Source: Henri Beylie, La conception libertaire naturienne: exposé du naturisme, Parigi, 1901.
INTRODUCTION
A ceux qui souffrent de la vie actuelle, quelle que soit leur situation sociale, nous disons : Nous sommes profondément las, écoeurés, fatigués, énervés de la Vie Artificielle, par conséquent anti-naturelle que nous vivons et nous voulons en hâte revenir à un régime meilleur et anti-civilisateur, à l’Etat naturel, nos poumons en ont assez de respirer un air malsain, insalubre, nos cerveaux vidés, d’où toute pensée belle et généreuse est exclue, se décomposent de plus en plus, bref, la vie dans la Civilisation poussée à outrance c’est le Néant, l’existence dans un état Naturel, c’est le Beau, l’Art et l’Harmonie, c’est l’extension de l’être humain avec le fonctionnnement régulier de toutes les facultés de l’individu. Si la civilisation fait tant de victimes, c’est que nous sommes toujours éloignés de la Nature, au lieu de nous en rapprocher de plus en plus ; et nous, conscients, nous rêvons un jour la Nouvelle Humanité, belle, jeune, bien portante, saine et active où la libre expansion de la Pensée, pourra s’établir enfin, et ce jour-là, l’aurore sociale nouvelle poindra merveilleusement à l’horizon.
Nous sommes avant tout des révolutionnaires, et nous ne recherchons pas d’autre profit que le bonheur de l’individu, notre propagande n’est pas celle du bourgeois repu désirant la vie de la campagne, c’est une théorie essentiellement libertaire, où tous les moyens de propagande sont par nous acceptés. Nous combattons au grand jour toutes les institutions établies par la société qui nous régit, nous voulons en détruire les rouages, ne laissant pas une pierre debout. Nous avons voué une haine à tout ce qui fait la souffrance de l’homme, à tout ce qui lui enlève une parcelle de sa liberté : Armée, police, magistrature, clergé, famille, patrie, gouvernement sont pour nous des utopies que nous voulons détruire. Nous y ajoutons la Science, le Progrès, nouvelle religion, qui remplacera pour les peuples le Paradis de l’au-delà ; nous entendons par progrès et science, tout ce qui les entoure d’un luxe factice, d’un machinisme nuisible à sa santé, à son bonheur et qui détruit la Vie Naturelle.

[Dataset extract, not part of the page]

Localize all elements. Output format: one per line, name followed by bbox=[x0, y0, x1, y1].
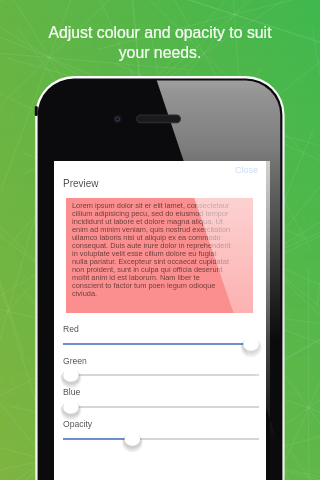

Certains diront, c’est impossible ! Nous répondons : cette conception nous semble la meilleure, nous combattons pour sa prompte réalisation et si le résultat est mesquin mais il ne peut l’être - nous chercherons un autre système jusqu’à ce que l’Univers jouisse de la Vraie Nature.
CE QUE NOUS VOULONS DEMONTRER
C’est que nous sommes les produits de la Nature, réunion d’éléments, et qu’il est présomptueusement enfantin de parler de lutte contre la Créatrice.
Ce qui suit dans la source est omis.